In a new study, scientists at Beth Israel Deaconess Medical Center (BIDMC) compared the clinical reasoning capabilities of a large language model with corresponding physicians. The researchers used the revised IDEA (r-IDEA) score, which is commonly used tool to assess clinical reasoning.
The study involved providing a GPT-4 powered chatbot to 21 attending physicians and 18 resident physicians of 20 clinical cases to generate diagnostic reasoning and process them. All three response sets were then assessed using the r-IDEA score. The researchers found that the chatbot actually earned the highest r-IDEA scores, which actually turned out to be quite impressive in terms of diagnostic reasoning. However, the authors also noted that the chatbot was “just wrong” more often.
Stephanie Cabral, MD, the study’s lead author, explained that “further studies are needed to determine how LLMs can best be incorporated into clinical practice, but even now, they could be useful as a checkpoint, helping us to make sure that you don’t lack anything.” In summary, the results showed good reasoning by the chatbot, but also significant errors. This further reinforces the idea that these AI systems are better suited (at least at their current levels of maturity) as tools to augment a physician’s practice, rather than replace a physician’s diagnostic abilities.
As is often explained by physician leaders and technologists alike, this is because the practice of medicine is not based solely on algorithmic results of rules, but rather relies on a deep sense of reasoning and clinical intuition, which is difficult to replicate from an LLM. However, tools like these that can provide diagnostic or clinical support can still be an incredibly powerful asset to a physician’s workflow. For example, if systems can reasonably provide a “first pass” or initial diagnosis suggestion based on available data, such as patient history or existing records, it can allow physicians to save significant time in their diagnostic process. Additionally, if these tools can increase a physician’s workflow and improve the means of processing large volumes of clinical information from the medical record, there may be opportunities to increase efficiency.
Many organizations are exploiting these potential means for clinical augmentation.
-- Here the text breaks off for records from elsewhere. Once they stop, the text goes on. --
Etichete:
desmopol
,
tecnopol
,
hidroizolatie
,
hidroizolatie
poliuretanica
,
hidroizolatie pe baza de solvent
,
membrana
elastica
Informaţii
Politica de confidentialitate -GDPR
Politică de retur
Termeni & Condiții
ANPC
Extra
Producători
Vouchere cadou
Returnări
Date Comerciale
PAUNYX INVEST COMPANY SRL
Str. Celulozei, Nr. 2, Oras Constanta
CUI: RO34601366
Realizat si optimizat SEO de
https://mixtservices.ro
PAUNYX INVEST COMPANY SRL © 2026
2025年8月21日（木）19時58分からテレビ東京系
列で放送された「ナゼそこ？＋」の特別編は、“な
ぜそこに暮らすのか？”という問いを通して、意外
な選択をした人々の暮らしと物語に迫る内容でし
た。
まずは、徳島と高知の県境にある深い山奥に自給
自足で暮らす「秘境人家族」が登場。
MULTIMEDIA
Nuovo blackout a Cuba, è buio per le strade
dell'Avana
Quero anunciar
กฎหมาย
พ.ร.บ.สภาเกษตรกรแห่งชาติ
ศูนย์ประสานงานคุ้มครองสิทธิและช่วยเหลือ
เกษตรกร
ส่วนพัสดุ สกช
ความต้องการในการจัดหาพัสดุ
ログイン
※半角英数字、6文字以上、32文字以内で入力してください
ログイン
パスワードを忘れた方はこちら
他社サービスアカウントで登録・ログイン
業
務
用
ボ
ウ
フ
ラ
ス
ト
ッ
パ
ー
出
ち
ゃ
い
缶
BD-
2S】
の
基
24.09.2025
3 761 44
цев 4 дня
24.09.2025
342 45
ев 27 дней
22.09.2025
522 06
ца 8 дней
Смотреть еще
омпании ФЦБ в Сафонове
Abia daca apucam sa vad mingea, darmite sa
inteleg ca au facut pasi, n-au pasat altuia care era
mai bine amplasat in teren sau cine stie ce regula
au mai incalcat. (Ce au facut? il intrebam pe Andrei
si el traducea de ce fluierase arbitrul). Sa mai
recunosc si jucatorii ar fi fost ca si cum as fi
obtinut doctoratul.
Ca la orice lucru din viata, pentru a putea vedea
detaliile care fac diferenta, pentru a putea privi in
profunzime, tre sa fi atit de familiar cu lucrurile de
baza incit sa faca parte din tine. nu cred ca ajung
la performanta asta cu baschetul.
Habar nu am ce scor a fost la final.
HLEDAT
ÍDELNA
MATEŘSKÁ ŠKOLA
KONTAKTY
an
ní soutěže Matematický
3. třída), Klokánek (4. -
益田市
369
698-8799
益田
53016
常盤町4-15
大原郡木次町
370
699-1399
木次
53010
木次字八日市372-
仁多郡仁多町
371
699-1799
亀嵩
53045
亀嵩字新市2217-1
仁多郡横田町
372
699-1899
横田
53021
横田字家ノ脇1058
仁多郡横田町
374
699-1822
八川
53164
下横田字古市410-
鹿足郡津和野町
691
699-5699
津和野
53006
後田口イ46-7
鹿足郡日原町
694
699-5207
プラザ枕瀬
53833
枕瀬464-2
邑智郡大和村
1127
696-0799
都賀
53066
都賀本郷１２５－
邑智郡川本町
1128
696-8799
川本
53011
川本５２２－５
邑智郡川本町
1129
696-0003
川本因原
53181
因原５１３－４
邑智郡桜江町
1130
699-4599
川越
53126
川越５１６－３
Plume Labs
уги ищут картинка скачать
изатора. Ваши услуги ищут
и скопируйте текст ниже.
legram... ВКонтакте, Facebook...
For example, AI-powered writing technologies leverage natural language processing to help physicians complete clinical documentation more efficiently. Enterprise search tools integrate across organizations and with EMR systems to help physicians search large swathes of data, promote data interoperability, and gather faster and deeper insights into existing patient data. Other systems may even help provide an initial diagnosis. For example, tools are emerging in the fields of radiology and dermatology that are able to suggest a possible diagnosis by analyzing an uploaded photo.
However, there is still much work to be done in this area. Simply put, even though AI systems like these are not ready for clinical diagnostics, there may still be an opportunity to leverage this technology to augment clinical workflows, especially while keeping a human in the loop to ensure safe, secure, and expensive procedures.